## THE PROBLEM
In the data below, find every line that has the string "compliance", and copy it.

## DATA PROVIDED
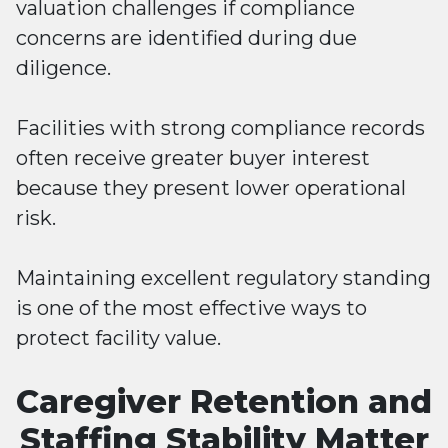
valuation challenges if compliance
concerns are identified during due
diligence.
Facilities with strong compliance records
often receive greater buyer interest
because they present lower operational
risk.
Maintaining excellent regulatory standing
is one of the most effective ways to
protect facility value.
Caregiver Retention and
Staffing Stability Matter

## WRITTEN RESPONSE
valuation challenges if compliance
Facilities with strong compliance records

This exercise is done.